HOW TO USE FIRE CIDER
Start or end your day with a tablespoon in a little water or tea as a preventative through the cold and flu season. While sick, take up to 6 tablespoons. Children may prefer the cider in a little juice. Use it in salad dressings for the family as a daily wellness shot. Warm it on the stove as an inhalant to clear sinuses.
Recipe Preparation: 30 minutes
A litre (quart) size canning jar
Wax paper to line the lid
Grater, chopping knife, or food processor
While every herbalist has their own version of fire cider, they all more or less include onions, garlic, ginger and horseradish.
If you cannot find fresh horseradish then buy a jar of prepared horseradish, but read the ingredients to make sure there's no additives other than salt and vinegar.
1/2 cup onions
1/2 cup garlic (tip: no need to peel or chop since it'll all go into the blender)
1/4 cup fresh ginger root
1/2 cup horseradish * or 1/4 cup if you're really sensitive to this spicy root
1/4 tsp ground organic cayenne pepper
enough apple cider vinegar to cover all the ingredients
(Step by step instructions to make your own apple cider vinegar here.)
Honey to taste
1/2 cup fresh peeled turmeric root
1/3 cup orange peels or other citrus fruit peels (fresh or dried)
1/4 cup pomegranate seeds or pure juice (thanks to Julia Blankespoor for this inspiration!)
I used to finely chop and grate all these ingredients by hand. But then I upgraded to a food processor which cut down the preparation time to just a few minutes!
Place the ingredients into a blender and cover with just enough organic apple cider vinegar until well combined.

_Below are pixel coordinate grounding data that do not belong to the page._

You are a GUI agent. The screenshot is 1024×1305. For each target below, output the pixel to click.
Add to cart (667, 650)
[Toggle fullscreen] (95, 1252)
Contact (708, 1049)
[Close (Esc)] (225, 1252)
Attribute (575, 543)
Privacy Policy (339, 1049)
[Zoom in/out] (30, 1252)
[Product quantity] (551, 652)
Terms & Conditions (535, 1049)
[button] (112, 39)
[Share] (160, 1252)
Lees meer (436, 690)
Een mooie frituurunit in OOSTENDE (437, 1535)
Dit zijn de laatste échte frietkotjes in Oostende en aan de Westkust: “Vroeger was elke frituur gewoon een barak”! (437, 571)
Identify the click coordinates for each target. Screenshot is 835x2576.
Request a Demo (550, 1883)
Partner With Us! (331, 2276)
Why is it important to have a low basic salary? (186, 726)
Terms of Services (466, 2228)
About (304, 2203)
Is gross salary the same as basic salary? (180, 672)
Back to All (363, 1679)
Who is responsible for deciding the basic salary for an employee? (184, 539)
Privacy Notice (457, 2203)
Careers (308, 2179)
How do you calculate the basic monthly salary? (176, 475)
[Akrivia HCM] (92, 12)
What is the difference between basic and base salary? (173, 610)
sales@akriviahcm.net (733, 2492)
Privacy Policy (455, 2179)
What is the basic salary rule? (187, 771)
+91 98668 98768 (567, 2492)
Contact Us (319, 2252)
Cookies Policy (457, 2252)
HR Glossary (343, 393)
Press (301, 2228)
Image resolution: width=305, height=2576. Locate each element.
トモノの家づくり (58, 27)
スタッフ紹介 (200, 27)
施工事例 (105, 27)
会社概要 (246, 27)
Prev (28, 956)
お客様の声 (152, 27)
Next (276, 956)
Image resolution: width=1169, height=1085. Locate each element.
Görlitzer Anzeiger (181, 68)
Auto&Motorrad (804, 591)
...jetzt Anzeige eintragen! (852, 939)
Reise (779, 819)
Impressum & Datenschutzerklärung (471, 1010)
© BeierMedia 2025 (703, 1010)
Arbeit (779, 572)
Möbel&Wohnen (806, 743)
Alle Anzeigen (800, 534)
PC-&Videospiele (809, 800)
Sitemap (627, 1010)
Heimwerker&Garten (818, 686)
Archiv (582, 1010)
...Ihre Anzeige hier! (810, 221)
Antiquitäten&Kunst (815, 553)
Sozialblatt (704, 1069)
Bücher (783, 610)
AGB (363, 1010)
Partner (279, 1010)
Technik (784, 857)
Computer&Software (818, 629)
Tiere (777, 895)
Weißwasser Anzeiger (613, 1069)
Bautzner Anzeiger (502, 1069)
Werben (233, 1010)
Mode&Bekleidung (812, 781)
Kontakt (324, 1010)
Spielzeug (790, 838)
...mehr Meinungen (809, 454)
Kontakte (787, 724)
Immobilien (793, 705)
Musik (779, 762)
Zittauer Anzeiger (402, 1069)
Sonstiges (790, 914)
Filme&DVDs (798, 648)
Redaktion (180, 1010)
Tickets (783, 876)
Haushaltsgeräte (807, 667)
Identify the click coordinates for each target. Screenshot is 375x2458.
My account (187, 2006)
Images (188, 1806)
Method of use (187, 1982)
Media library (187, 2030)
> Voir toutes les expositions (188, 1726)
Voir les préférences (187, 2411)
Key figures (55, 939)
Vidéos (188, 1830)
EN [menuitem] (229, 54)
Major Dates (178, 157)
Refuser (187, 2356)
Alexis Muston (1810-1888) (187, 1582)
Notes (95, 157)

Next, pour into a clean, wide-mouthed mason jar large enough that it fills the jar 3/4 full with herbs, and leaves enough room to fill to the top with more vinegar.
Keep in mind that all the herbs must be completely submerged in the vinegar. If any of the herbs poke above the surface your fire cider may spoil.
place a piece of wax paper over the opening of the jar, and then fasten the canning jar lid. The wax paper prevents the vinegar from rusting the metal lid.
Label with the date and full ingredient list.
Store in dark cool place for a minimum of 10 days, a maximum of 30 days.
When it is ready, strain, add some honey to taste, then bottle.
It does not need to be refrigerated. However, you may keep in the fridge to prolong the shelf life.
Unrefrigerated it lasts about 10 months.
You may use the spent herbs in a stir fry or add to sauerkraut.
I've been making this recipe for 20 years and it still brings me great joy....and it makes wonderful holiday gifts! I highly recommend surprising friends and family with a bottle.